吴介人根本没有想到吴碧清会回来,偌大的别墅里只有他和多年的保姆、司机和管家。今天下午发酵的事让他对吴勇产生了怀疑。
他好不容易才有了现在的一切,他要的是吴家一直存在下去,任何负面的风吹着草东都会让吴家蒙羞。
书房门被敲响时吴介人不耐烦道,“我不想吃,晚点再说。”
但门正被推开,门后的不是来催吃饭的保姆,而是吴碧清。
“你回来做什么?不训练了?今天不是周一?是你求着我要回去训练的,说要做成绩给我看。”
“爷爷你看下午的体育新闻了吗?”
“什么新闻?”
“地下搏击。”
“那算什么体育新闻,不入流的自媒体,你好好就训练,你管这些做什么,你可不能沾这种东西,那是赌博,你不仅打,也不能去看。
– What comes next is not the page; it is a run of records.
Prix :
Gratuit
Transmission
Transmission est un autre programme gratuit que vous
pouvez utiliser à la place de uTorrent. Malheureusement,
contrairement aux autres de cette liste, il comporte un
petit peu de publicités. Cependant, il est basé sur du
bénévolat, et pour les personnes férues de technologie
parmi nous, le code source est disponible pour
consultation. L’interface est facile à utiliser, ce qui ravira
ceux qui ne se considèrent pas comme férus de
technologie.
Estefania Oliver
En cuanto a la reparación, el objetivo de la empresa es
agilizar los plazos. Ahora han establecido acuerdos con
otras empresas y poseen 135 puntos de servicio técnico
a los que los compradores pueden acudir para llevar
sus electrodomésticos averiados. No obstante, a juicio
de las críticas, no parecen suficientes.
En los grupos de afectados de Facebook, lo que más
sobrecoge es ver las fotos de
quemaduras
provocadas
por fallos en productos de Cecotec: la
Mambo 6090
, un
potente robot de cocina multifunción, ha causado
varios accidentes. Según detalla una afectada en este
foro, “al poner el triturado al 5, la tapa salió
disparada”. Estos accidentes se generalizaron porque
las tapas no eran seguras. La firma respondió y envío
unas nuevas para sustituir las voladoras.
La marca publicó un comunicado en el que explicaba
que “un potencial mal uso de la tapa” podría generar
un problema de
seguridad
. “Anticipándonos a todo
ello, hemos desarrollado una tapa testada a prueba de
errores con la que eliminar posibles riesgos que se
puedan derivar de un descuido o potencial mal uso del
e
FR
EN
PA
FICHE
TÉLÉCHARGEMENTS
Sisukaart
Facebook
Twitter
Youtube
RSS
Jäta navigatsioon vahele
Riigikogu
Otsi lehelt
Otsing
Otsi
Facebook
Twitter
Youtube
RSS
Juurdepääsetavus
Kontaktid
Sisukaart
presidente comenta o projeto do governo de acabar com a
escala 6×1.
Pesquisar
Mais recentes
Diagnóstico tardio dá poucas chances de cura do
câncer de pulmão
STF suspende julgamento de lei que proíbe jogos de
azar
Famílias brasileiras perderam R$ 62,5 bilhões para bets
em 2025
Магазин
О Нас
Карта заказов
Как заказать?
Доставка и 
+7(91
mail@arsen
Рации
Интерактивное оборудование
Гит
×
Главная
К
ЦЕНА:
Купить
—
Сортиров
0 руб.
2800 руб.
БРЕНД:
”
“那要是吴勇去了呢?”
吴介人站起又坐下,“他作为武术协会会长处理这些不是很正常,我让他去处理的。”
“今天他去没去我不知道,他在八九年前,或者十年前,就已经在那里了。”
“你什么意思?你不要胡说八道,你当你爷爷我是傻子吗?他进来的时候所有我都查过,你不要妄想挑拨。”
“您真的查过了吗?怎么查的?我知道的是确确实实的真相,我今天这样都是吴勇。您总说我不能给你争光,不能去奥运会,以后就要嫁人,不然三十岁之后我就必须离开吴家。所以他让人放狗咬伤了我。否则您相信陈娇一个和我才认识几天的教练,会这么发疯吗?”
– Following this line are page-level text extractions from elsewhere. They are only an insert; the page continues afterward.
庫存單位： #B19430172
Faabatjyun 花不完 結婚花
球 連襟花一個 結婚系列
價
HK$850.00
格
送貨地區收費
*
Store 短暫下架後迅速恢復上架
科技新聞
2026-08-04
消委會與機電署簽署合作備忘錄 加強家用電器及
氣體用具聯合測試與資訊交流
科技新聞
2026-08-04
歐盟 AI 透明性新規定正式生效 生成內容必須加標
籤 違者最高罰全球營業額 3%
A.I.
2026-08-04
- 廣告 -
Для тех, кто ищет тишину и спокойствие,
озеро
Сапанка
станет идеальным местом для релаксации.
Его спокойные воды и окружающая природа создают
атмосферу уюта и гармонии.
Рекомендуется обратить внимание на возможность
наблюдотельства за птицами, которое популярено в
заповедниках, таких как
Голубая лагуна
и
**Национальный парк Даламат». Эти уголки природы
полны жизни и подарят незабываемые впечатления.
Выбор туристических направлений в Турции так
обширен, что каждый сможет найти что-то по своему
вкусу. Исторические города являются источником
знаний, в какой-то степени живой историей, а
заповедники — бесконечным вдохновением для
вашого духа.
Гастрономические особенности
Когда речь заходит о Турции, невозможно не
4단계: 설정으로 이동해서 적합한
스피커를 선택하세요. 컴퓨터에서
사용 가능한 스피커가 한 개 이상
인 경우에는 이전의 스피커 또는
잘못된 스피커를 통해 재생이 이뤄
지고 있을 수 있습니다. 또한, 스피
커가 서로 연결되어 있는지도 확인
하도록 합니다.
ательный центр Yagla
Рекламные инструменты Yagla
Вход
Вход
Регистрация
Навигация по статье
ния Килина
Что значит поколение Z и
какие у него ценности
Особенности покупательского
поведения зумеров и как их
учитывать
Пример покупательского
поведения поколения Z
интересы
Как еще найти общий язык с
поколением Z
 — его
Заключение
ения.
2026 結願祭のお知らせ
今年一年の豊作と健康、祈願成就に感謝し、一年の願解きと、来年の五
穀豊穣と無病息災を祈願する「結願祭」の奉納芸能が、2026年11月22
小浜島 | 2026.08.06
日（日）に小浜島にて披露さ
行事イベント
“她就是疯子,我调查过她,她以前就干过类似的事情。”
“另一个人叫纪梦梦,她现在在老城区福佑居老年康复中心,您去问问她为什么在那里,和陈娇到底是仇人还是最近亲的人,不然你问康复中心的工作人员。”
“你在乱说什么,什么康复中心,什么乱七八糟的。”
“东郊告诉后面的烂尾是不是我们家公司的?”
“这两年房地产不行,好多处烂尾。我分不清了,之前让吴勇给我统计过。”
“那我告诉您,那处是我们家的,我查过法人就是你。”
“是又怎么样。”
“在那里有个刚出狱的男人,也就是你说陈娇是疯子的当事人陈韵安,他强暴纪梦梦后被纪梦梦推下楼,这些被去统计的吴勇拍下,用来威胁陈娇,陈娇才放狗咬我。”
“这些你有什么证据?”
“但凡您好好查一查都会知道,这些是我的同学,我的教练亲自询问当事人得到的结果。而那个地下搏击的受害者就是我的同学,她的父亲是上一届武术协会的副会长。”
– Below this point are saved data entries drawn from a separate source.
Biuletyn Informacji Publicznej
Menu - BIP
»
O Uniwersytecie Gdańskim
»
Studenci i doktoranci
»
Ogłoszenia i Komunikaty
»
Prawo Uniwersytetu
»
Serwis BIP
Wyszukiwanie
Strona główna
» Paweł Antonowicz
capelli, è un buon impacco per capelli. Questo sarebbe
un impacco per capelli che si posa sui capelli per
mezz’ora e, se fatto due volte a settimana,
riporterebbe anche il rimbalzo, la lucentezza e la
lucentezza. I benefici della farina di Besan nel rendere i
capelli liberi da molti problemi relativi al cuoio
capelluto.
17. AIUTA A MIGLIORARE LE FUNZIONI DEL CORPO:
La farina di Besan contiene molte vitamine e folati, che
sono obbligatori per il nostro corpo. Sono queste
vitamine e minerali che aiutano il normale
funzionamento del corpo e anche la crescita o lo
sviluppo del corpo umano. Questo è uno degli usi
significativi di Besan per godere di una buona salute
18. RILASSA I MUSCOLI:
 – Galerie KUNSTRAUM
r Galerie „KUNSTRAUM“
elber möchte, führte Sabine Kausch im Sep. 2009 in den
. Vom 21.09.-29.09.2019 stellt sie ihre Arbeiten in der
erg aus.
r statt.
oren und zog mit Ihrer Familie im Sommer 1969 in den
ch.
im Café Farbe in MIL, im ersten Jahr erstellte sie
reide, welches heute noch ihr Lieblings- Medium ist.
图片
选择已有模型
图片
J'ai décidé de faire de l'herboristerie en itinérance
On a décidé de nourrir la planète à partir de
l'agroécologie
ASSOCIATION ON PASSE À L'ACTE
“吴勇有我支持,还是我的孩子,他什么都有了,他为什么还要做这些?”
“他有什么?我又有什么?你从来对别人都是考量,他做的所有事都在你所谓的监督之下,你永远要别人拿出成绩,那他怎么可能真正拥有这些。还有一件事,我还有个同学在墓地被人莫名又精准地打伤,如果不是有人去找,她就会在那里死去。”
“这个和吴勇又有什么关系。”
“那个人就是吴勇。”
“她怎么知道?”
“因为我同学父亲坟墓后一排就是那个在地下搏击里死掉的前武术协会副会长的尸体。”
“你说的人,是不是姓雷?”
“你怎么知道?”
“你回去吧,你说的这些我会去查。”
吴介人的样子比任何时候都累,吴碧清说完这些才终于深呼吸,她第一次敢这样和爷爷说话,在说之前一切都是未知,但现在她可以确定一件事。
吴介人并不知道吴勇的真面目。计划可行。
吴碧清是吴介人的司机送回的体工队,她吴介人叫来保姆上菜,他慢条斯理地吃着接近宵夜的晚饭,司机从门口进来汇报。
“已经把人送回去了。”
“你去睡吧,明天早点起,在去公司前去个地方。”
冬天早晨的太阳来得晚,热气也来得晚。吴介人年纪日渐大了,平时去公司也要快十点,今天他起点就吃了点上车,到商场附近等着开门,让司机去选最贵的刮胡刀,最贵的酒,最贵的按摩椅,最贵的羽绒服,最贵的海参,最贵的冬虫夏草。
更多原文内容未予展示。